6. The method of claim 5, wherein the checking the at least one triplet of the target knowledge-graph comprises:

respectively performing mask prediction on a head entity, a relation and a tail entity in the triples aiming at each triplet in the at least one triplet to obtain the existence probability of the head entity in the triples, the existence probability of the relation in the triples and the existence probability of the tail entity in the triples;

obtaining the existence probability of the triples according to the existence probability of the head entity in the triples, the existence probability of the relation in the triples and the existence probability of the tail entity in the triples;

and checking the triples according to the existence probability of the triples.

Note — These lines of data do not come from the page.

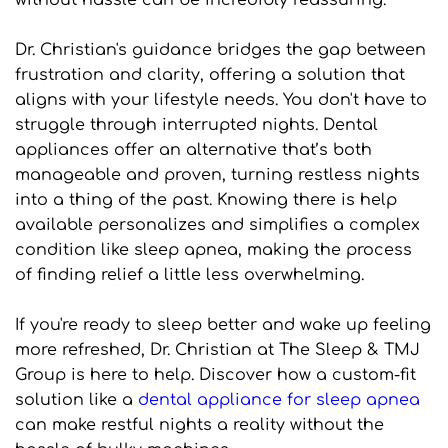
without hassle can be incredibly reassuring.
Dr. Christian's guidance bridges the gap between 
frustration and clarity, offering a solution that 
aligns with your lifestyle needs. You don't have to 
struggle through interrupted nights. Dental 
appliances offer an alternative that’s both 
manageable and proven, turning restless nights 
into a thing of the past. Knowing there is help 
available personalizes and simplifies a complex 
condition like sleep apnea, making the process 
of finding relief a little less overwhelming.
If you're ready to sleep better and wake up feeling 
more refreshed, Dr. Christian at The Sleep & TMJ 
Group is here to help. Discover how a custom-fit 
solution like a 
dental appliance for sleep apnea
can make restful nights a reality without the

7. The method of claim 6, wherein the performing, for each of the at least one triplet, mask prediction on a leading entity, a relationship, and a trailing entity in the triplet to obtain a probability of existence of the leading entity in the triplet, a probability of existence of the relationship in the triplet, and a probability of existence of the trailing entity in the triplet comprises:

respectively performing mask processing on a head entity, a relation and a tail entity in the triples aiming at each triplet in the at least one triplet to obtain a head entity mask triplet, a relation mask triplet and a tail entity mask triplet;

and respectively inputting the head entity mask triple, the relation mask triple and the tail entity mask triple into a pre-trained mask prediction model to obtain the existence probability of the head entity in the triple, the existence probability of the relation in the triple and the existence probability of the tail entity in the triple.

8. The method according to claim 6, wherein the verifying the triplet according to the existence probability of the triplet comprises:

and if the existence probability of the triple does not meet the preset check probability condition, determining that the triple does not pass the check.

9. The method according to any one of claims 1 to 8, wherein the text data is unstructured text data.

10. A knowledge-graph building apparatus, comprising:

the analysis module is used for analyzing the text data and generating an abstract semantic representation of the text data;

the extraction module is used for extracting a first entity and a first entity relation in the text data according to the abstract semantic representation, and the first entity relation have a corresponding relation;

and the construction module is used for constructing a target knowledge graph according to the relation between the first entity and the first entity.

11. An electronic device, comprising:

a processor; and

a memory for storing executable instructions of the processor;

wherein the processor is configured to perform the method of any of claims 1 to 9 via execution of the executable instructions.

12. A computer-readable storage medium, on which a computer program is stored which, when being executed by a processor, carries out the method of any one of claims 1 to 9.